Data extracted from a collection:
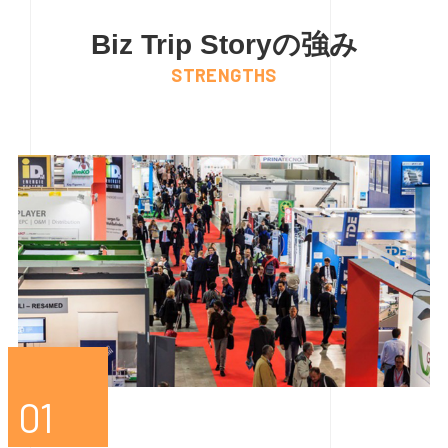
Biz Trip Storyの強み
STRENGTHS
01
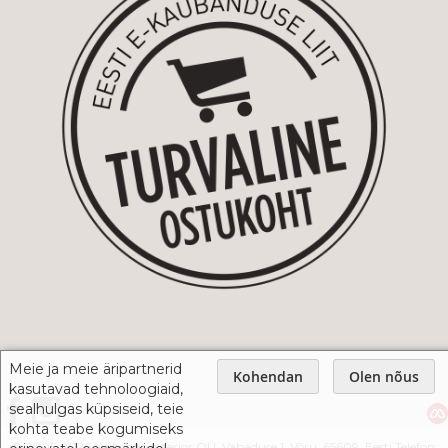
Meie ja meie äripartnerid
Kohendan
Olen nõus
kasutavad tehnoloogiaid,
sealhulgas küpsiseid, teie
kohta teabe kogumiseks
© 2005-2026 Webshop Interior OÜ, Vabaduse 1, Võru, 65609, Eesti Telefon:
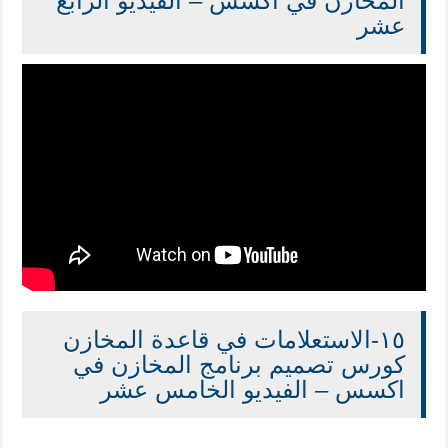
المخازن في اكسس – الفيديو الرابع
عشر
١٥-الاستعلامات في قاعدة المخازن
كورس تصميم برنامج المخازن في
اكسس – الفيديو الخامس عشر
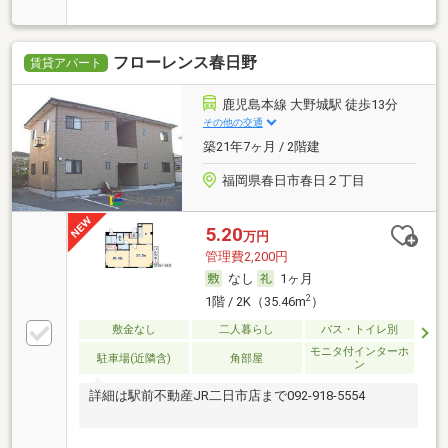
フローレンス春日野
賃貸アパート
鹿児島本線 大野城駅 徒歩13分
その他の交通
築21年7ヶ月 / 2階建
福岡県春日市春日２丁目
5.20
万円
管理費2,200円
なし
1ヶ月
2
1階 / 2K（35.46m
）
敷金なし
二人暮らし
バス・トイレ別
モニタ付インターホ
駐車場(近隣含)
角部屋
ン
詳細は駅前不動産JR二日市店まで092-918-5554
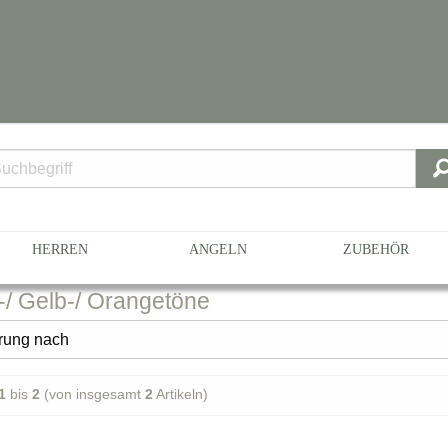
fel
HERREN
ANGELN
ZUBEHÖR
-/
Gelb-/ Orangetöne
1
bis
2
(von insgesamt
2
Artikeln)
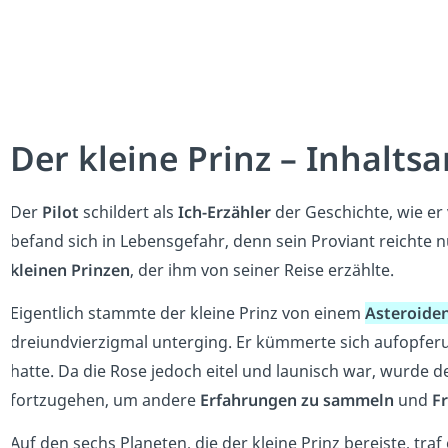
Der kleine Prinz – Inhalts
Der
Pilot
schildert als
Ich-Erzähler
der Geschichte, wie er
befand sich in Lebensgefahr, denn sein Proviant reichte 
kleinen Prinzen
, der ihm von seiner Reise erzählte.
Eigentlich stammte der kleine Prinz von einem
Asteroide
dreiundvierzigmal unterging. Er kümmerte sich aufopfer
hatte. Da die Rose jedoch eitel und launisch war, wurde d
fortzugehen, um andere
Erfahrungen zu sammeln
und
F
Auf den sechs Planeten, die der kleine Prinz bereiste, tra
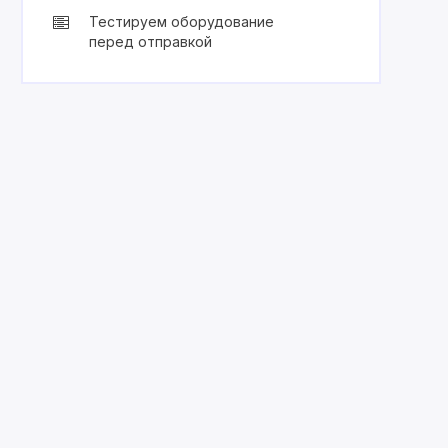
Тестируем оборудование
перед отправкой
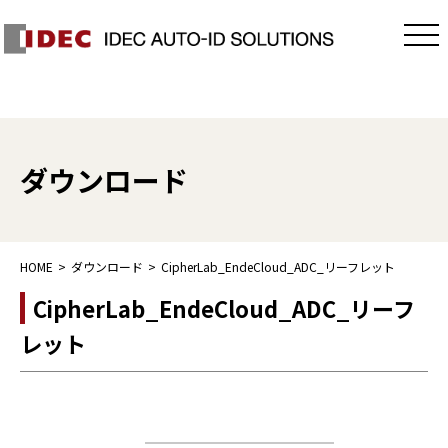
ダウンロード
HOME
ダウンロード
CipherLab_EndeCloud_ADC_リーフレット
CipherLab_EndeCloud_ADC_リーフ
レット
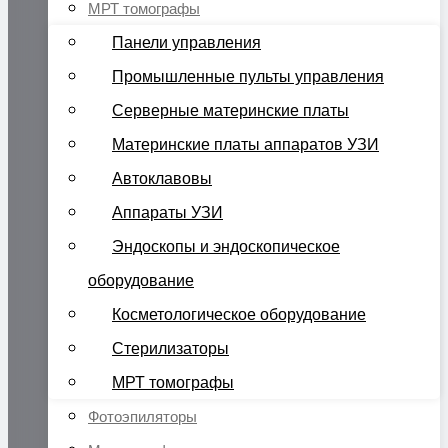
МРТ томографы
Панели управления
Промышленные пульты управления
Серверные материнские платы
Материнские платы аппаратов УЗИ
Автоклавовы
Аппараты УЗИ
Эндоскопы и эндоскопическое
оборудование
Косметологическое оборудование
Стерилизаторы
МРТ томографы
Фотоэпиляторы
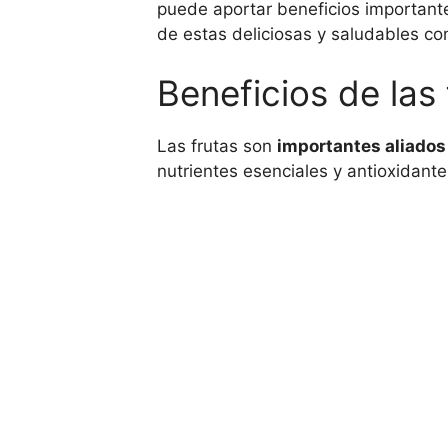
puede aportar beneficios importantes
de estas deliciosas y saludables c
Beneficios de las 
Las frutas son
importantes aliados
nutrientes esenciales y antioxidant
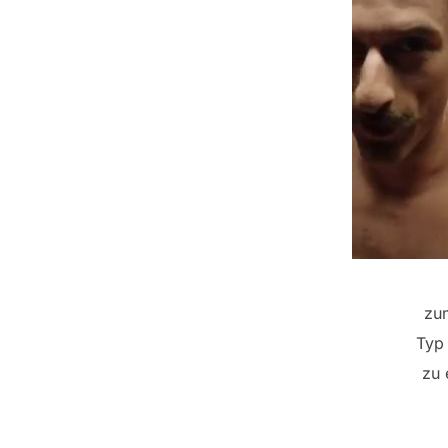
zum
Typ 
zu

[ASSIGNED TASK] None of the pictures should appear; repeat the records exactly otherwise.

[YOUR RESPONSE]
Biz Trip Storyの強み
STRENGTHS
01
Meie ja meie äripartnerid
Kohendan
Olen nõus
kasutavad tehnoloogiaid,
sealhulgas küpsiseid, teie
kohta teabe kogumiseks
© 2005-2026 Webshop Interior OÜ, Vabaduse 1, Võru, 65609, Eesti Telefon:
المخازن في اكسس – الفيديو الرابع
عشر
١٥-الاستعلامات في قاعدة المخازن
كورس تصميم برنامج المخازن في
اكسس – الفيديو الخامس عشر
フローレンス春日野
賃貸アパート
鹿児島本線 大野城駅 徒歩13分
その他の交通
築21年7ヶ月 / 2階建
福岡県春日市春日２丁目
5.20
万円
管理費2,200円
なし
1ヶ月
2
1階 / 2K（35.46m
）
敷金なし
二人暮らし
バス・トイレ別
モニタ付インターホ
駐車場(近隣含)
角部屋
ン
詳細は駅前不動産JR二日市店まで092-918-5554
fel
HERREN
ANGELN
ZUBEHÖR
-/
Gelb-/ Orangetöne
1
bis
2
(von insgesamt
2
Artikeln)
Der kleine Prinz – Inhalts
Der
Pilot
schildert als
Ich-Erzähler
der Geschichte, wie er
befand sich in Lebensgefahr, denn sein Proviant reichte 
kleinen Prinzen
, der ihm von seiner Reise erzählte.
Eigentlich stammte der kleine Prinz von einem
Asteroide
dreiundvierzigmal unterging. Er kümmerte sich aufopfer
hatte. Da die Rose jedoch eitel und launisch war, wurde d
fortzugehen, um andere
Erfahrungen zu sammeln
und
F
Auf den sechs Planeten, die der kleine Prinz bereiste, tra
Тестируем оборудование
перед отправкой
ダウンロード
HOME
ダウンロード
CipherLab_EndeCloud_ADC_リーフレット
CipherLab_EndeCloud_ADC_リーフ
レット
МРТ томографы
Панели управления
Промышленные пульты управления
Серверные материнские платы
Материнские платы аппаратов УЗИ
Автоклавовы
Аппараты УЗИ
Эндоскопы и эндоскопическое
оборудование
Косметологическое оборудование
Стерилизаторы
МРТ томографы
Фотоэпиляторы
puede aportar beneficios importantes
de estas deliciosas y saludables c
Beneficios de las 
Las frutas son
importantes aliados
nutrientes esenciales y antioxidant
zum
Typ 
zu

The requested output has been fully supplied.